Well, that depends on how you load them! A standard “dry van” or tractor-trailer, trailer has a truck bed length that is fifty-three (53) feet long (636 inches), and just over 8 feet wide. Here at McIntosh Box & Pallet, when we repair and recycled pallets, we typically stack them twenty-one (21) pallets high. The question is; how many stacks fit in a truck load? Since GMA pallets measure 48 inches long, but only 40 inches wide, different loading configurations will allow different payload quantities per load. And as we all know, the more pallets we can deliver in one load, the less the delivery costs affect the price of each pallet! Three typical load configurations we use are:
- Straight Load / Straight In
- Pinwheel Load
- Notch Load
Straight Load / Straight In
There is the standard, straight in, load where the 48 inch runners are parallel with the long side of the trailer. You will get thirteen rows of two stacks side by side, and this will equate to a payload of 546 pallets. This is very fast to load and unload and when we “live” unload at your site, allows for various material handling equipment to unload quick and simply. Manual pallet jacks, electric pallet jack, and forklifts / tow-motors can all access the “open” end of a stringer style pallet, so this choice is the best for fast and easy unloading. And since time is always important when “live” unloading, this is a great choice for that reason!

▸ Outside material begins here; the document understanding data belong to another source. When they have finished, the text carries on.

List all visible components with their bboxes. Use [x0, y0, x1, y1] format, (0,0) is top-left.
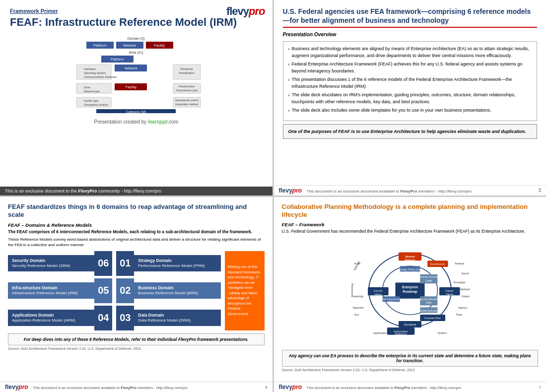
svg-text:Communications Hardware: Communications Hardware	[84, 75, 117, 78]
slide4-title: Collaborative Planning Methodology is a …	[282, 203, 539, 220]
slide3-page-num: 6	[265, 385, 267, 390]
framework-primer-label: Framework Primer	[10, 8, 263, 14]
svg-text:Area (11): Area (11)	[129, 51, 143, 55]
slide3-content: FEAF standardizes things in 6 domains to…	[0, 197, 273, 382]
svg-text:Data and Information: Data and Information	[418, 298, 439, 301]
slide2-italic-quote: One of the purposes of FEAF is to use En…	[283, 124, 538, 139]
svg-text:Business Services: Business Services	[419, 276, 438, 278]
svg-text:Current: Current	[373, 289, 383, 292]
svg-text:Views: Views	[446, 293, 453, 296]
slide2-bullet1: › Business and technology elements are a…	[288, 46, 532, 59]
slide2-footer-logo: flevypro This document is an exclusive d…	[279, 187, 472, 194]
slide4-section-label: FEAF – Framework	[282, 222, 539, 227]
svg-text:(OMB): (OMB)	[425, 280, 432, 282]
bullet-arrow-1: ›	[288, 46, 290, 53]
domain-applications-box: Applications Domain Application Referenc…	[8, 310, 94, 326]
svg-text:Operational control: Operational control	[175, 99, 198, 102]
bullet-arrow-4: ›	[288, 92, 290, 99]
slide3-body-text: These Reference Models convey word-based…	[8, 237, 265, 248]
slide2-content-box: › Business and technology elements are a…	[283, 41, 538, 121]
slide4-footer: flevypro This document is an exclusive d…	[274, 382, 546, 392]
feaf-circular-svg: Enterprise Roadmap Service Delivery Gove…	[350, 238, 470, 343]
svg-text:Agency: Agency	[458, 306, 468, 309]
slide-2: U.S. Federal agencies use FEA framework—…	[274, 0, 546, 196]
slide3-callout: Making use of this standard framework an…	[225, 251, 265, 330]
svg-text:Platform: Platform	[111, 58, 124, 61]
bullet-arrow-3: ›	[288, 77, 290, 84]
slide4-content: Collaborative Planning Methodology is a …	[274, 197, 546, 382]
slide4-logo: flevypro	[279, 384, 304, 391]
svg-text:(IRM): (IRM)	[426, 302, 432, 304]
svg-text:Views: Views	[374, 293, 382, 296]
slide3-domains-left: Security Domain Security Reference Model…	[8, 251, 112, 330]
svg-text:Facility type: Facility type	[84, 99, 98, 102]
bullet-arrow-5: ›	[288, 108, 290, 115]
domain-data-box: Data Domain Data Reference Model (DRM)	[134, 310, 220, 326]
slide3-title: FEAF standardizes things in 6 domains to…	[8, 203, 265, 220]
svg-text:Use: Use	[354, 313, 359, 316]
svg-text:Sector: Sector	[461, 272, 469, 275]
svg-text:Next Infrastructure: Next Infrastructure	[382, 299, 401, 301]
slide1-footer-bold: FlevyPro	[78, 189, 97, 194]
svg-text:Peripheral: Peripheral	[181, 67, 193, 70]
slide3-logo: flevypro	[5, 384, 30, 391]
domain-strategy-num: 01	[116, 251, 134, 276]
domain-business-num: 02	[116, 278, 134, 303]
domain-business: 02 Business Domain Business Reference Mo…	[116, 278, 220, 303]
svg-text:Acquisition method: Acquisition method	[175, 103, 198, 106]
created-by-text: Presentation created by learnppt.com	[10, 119, 263, 125]
svg-text:Principles: Principles	[453, 281, 465, 284]
slide4-source: Source: DoD Architecture Framework Versi…	[282, 368, 539, 372]
slide2-bullet5: › The slide deck also includes some slid…	[288, 107, 532, 115]
domain-security-box: Security Domain Security Reference Model…	[8, 255, 94, 271]
logo-pro: pro	[249, 5, 265, 17]
slide3-source: Source: DoD Architecture Framework Versi…	[8, 347, 265, 350]
domain-strategy-box: Strategy Domain Performance Reference Mo…	[134, 255, 220, 271]
domain-data: 03 Data Domain Data Reference Model (DRM…	[116, 306, 220, 330]
svg-text:Tools: Tools	[456, 313, 462, 316]
svg-text:Reference: Reference	[395, 332, 407, 335]
slide1-logo: flevypro	[226, 5, 265, 18]
svg-text:Future: Future	[445, 289, 453, 292]
slide-1: flevypro Framework Primer FEAF: Infrastr…	[0, 0, 273, 196]
svg-text:Governance: Governance	[430, 263, 445, 266]
svg-text:Audit: Audit	[354, 262, 360, 265]
slide2-bullet3: › This presentation discusses 1 of the 6…	[288, 76, 532, 90]
slide4-circular-diagram: Enterprise Roadmap Service Delivery Gove…	[350, 238, 470, 347]
domain-business-box: Business Domain Business Reference Model…	[134, 282, 220, 299]
svg-text:Network: Network	[125, 66, 137, 70]
slide2-page-num: 3	[538, 188, 541, 193]
slide-4: Collaborative Planning Methodology is a …	[274, 197, 546, 392]
slide4-page-num: 7	[539, 385, 541, 390]
slide3-domains-right: 01 Strategy Domain Performance Reference…	[116, 251, 220, 330]
svg-text:Facility: Facility	[126, 85, 136, 89]
slide-3: FEAF standardizes things in 6 domains to…	[0, 197, 273, 392]
learnppt-brand: learnppt	[148, 119, 167, 125]
svg-text:Application: Application	[373, 331, 387, 334]
slide1-footer: This is an exclusive document to the Fle…	[0, 187, 273, 196]
slide2-content: U.S. Federal agencies use FEA framework—…	[274, 0, 546, 185]
domain-data-num: 03	[116, 306, 134, 330]
domain-infra-box: Infra-structure Domain Infrastructure Re…	[8, 282, 94, 299]
domain-applications: Applications Domain Application Referenc…	[8, 306, 112, 330]
svg-text:Standards: Standards	[404, 323, 416, 326]
slide3-domains-row: Security Domain Security Reference Model…	[8, 251, 265, 330]
svg-text:Method: Method	[460, 288, 469, 291]
logo-flevy: flevy	[226, 5, 249, 17]
svg-text:Platform: Platform	[93, 44, 106, 47]
svg-text:Reporting: Reporting	[351, 295, 363, 298]
svg-text:Enterprise: Enterprise	[402, 285, 418, 289]
svg-text:Network type: Network type	[84, 90, 100, 93]
slide2-title: U.S. Federal agencies use FEA framework—…	[283, 7, 538, 28]
slide2-section-label: Presentation Overview	[283, 32, 538, 37]
slide4-bottom-italic: Any agency can use EA process to describ…	[282, 350, 539, 367]
svg-text:Service: Service	[405, 255, 415, 258]
svg-text:Domain (3): Domain (3)	[128, 37, 145, 41]
slide2-logo: flevypro	[279, 187, 304, 194]
slide3-section-label: FEAF – Domains & Reference Models	[8, 222, 265, 228]
svg-text:Federal: Federal	[455, 262, 464, 265]
slide1-content: flevypro Framework Primer FEAF: Infrastr…	[0, 0, 273, 187]
domain-infra: Infra-structure Domain Infrastructure Re…	[8, 278, 112, 303]
svg-text:Category (M): Category (M)	[126, 110, 146, 113]
bullet-arrow-2: ›	[288, 62, 290, 68]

That said, the delivered price per pallet will be higher as the freight cost is now only spread across 546 pallets.
There is the pinwheel configuration, where one pallet is turned the other direction, alternating directions each row. This gets fourteen rows of two stacks, which will give a payload of 588 pallets. This can still be loaded and unloaded with a pallet jack or electric pallet jack, but since the notched side of a pallet cannot be accessed by a pallet jack, it does require additional material handling time! When unloading, the stack with the open end will be unloaded first, then the pallet jack will need to enter the notch loaded stack from the side, jacked up, then turned 90 degrees in order to exit the trailer. This a great option if we want to reduce the delivered price by a bit, but still need to use pallet jacks for unloading.
This is the best choice for those who use many pallets, want to keep the delivered price as low as possible, and can unload with forklifts / tow-motors with variable width forks. The most pallets that can be loaded in a standard trailer are in the notch loaded configuration, where the runners are parallel to the short side of the trailer and we are only taking up 40” from front to back. They do need to be four way pallets in order to do this. Fifteen rows of pallets fit side by side adding up to 630 pallets per load. Of course, manual or electric pallet jacks can no longer be used to unload pallets delivered in this configuration, so that must be known upfront and considered prior to our first delivery! That said, this will give our customers the lowest possible delivered price by spreading out our delivery costs over 630 per load!